RBA: Rising Housing Prices Reduced Near-Term Risks To Household Balance Sheet

By Sophia Rodrigues

(Sydney, April 9, 2021) -- Rising housing prices have reduced near-term risks to household balance sheets, and further rise could affect housing affordability only if household income growth slows, the Reserve Bank of Australia said Friday.

In the twice-yearly Financial Stability Review publication, the RBA didn’t raise any concerns for households from rising housing prices and highlighted risks from a financial stability perspective only if sustained period of rising prices leads to increased risk-taking and leverage in an environment of accommodative financial conditions.

Overall, the report said that risks of large-scale defaults on housing and business debt have reduced as economy outcomes have exceeded expectations, and temporary policy measures have supported their cash flows.

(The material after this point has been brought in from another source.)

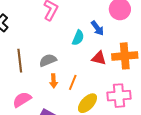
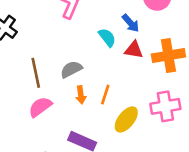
cyan semicircle: (78, 38) -> (107, 37), turned -56
red triangle: (99, 58) -> (134, 50), moved
pink semicircle: (22, 100) -> (40, 107), moved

Still, some increase in stress is likely as temporary support measures progressively end and borrowers deplete financial buffers, the RBA said.

The share of heavily indebted households and businesses that derive their incomes from sectors most heavily affected by the pandemic is small, and hence any rise in lenders’ non-performing loan ratios are expected to be modest from current low levels.

The RBA said the nature of risks in the housing markets have changed over the past six months but most households remain in a good position to service their debt, and only a small share of households are “vulnerable.”

Among them the share of one group of “risky” borrowers  -- ones with persistently small prepayment buffers – have declined to around 10% of all loans form around 15% a year ago, the RBA said.